Collected data:
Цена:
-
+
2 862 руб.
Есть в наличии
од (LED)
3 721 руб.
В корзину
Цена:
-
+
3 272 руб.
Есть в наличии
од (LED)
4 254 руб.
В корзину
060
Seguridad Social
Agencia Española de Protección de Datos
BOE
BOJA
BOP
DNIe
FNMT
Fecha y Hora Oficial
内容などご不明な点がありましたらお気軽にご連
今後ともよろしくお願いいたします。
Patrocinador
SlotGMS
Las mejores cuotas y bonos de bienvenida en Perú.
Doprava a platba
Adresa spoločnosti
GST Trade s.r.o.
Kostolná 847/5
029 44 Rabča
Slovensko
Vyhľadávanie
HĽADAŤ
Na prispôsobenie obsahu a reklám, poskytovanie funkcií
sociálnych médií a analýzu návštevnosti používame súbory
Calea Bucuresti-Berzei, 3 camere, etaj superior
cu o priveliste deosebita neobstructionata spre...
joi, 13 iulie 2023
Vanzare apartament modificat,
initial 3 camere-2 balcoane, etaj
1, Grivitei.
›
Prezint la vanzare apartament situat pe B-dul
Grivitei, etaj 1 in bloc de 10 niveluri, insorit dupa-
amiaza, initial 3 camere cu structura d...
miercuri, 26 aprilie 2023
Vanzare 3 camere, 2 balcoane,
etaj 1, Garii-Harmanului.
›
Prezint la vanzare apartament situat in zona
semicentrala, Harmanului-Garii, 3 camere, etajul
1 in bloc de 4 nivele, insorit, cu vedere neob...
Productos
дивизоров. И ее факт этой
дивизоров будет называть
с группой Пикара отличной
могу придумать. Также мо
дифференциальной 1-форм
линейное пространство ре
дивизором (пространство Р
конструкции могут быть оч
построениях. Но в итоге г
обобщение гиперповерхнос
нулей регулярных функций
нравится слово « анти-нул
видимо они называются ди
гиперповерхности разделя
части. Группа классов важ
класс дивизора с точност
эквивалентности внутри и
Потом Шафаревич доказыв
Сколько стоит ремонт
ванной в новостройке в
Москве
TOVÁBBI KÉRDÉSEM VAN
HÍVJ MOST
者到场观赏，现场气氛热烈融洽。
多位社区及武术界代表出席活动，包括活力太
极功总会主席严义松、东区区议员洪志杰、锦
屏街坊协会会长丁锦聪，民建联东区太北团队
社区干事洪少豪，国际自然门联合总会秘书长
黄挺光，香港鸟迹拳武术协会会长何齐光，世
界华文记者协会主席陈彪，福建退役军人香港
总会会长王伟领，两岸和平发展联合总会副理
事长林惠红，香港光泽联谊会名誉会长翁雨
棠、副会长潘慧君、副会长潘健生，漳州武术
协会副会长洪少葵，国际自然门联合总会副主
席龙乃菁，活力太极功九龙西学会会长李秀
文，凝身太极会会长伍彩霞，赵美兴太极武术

Problem to solve:
When the line containing "Vanzare 3 camere, 2" is reached, include it and stop. Until then, output each line of the entries exactly as given, starting from the first.

Exercise response:
Цена:
-
+
2 862 руб.
Есть в наличии
од (LED)
3 721 руб.
В корзину
Цена:
-
+
3 272 руб.
Есть в наличии
од (LED)
4 254 руб.
В корзину
060
Seguridad Social
Agencia Española de Protección de Datos
BOE
BOJA
BOP
DNIe
FNMT
Fecha y Hora Oficial
内容などご不明な点がありましたらお気軽にご連
今後ともよろしくお願いいたします。
Patrocinador
SlotGMS
Las mejores cuotas y bonos de bienvenida en Perú.
Doprava a platba
Adresa spoločnosti
GST Trade s.r.o.
Kostolná 847/5
029 44 Rabča
Slovensko
Vyhľadávanie
HĽADAŤ
Na prispôsobenie obsahu a reklám, poskytovanie funkcií
sociálnych médií a analýzu návštevnosti používame súbory
Calea Bucuresti-Berzei, 3 camere, etaj superior
cu o priveliste deosebita neobstructionata spre...
joi, 13 iulie 2023
Vanzare apartament modificat,
initial 3 camere-2 balcoane, etaj
1, Grivitei.
›
Prezint la vanzare apartament situat pe B-dul
Grivitei, etaj 1 in bloc de 10 niveluri, insorit dupa-
amiaza, initial 3 camere cu structura d...
miercuri, 26 aprilie 2023
Vanzare 3 camere, 2 balcoane,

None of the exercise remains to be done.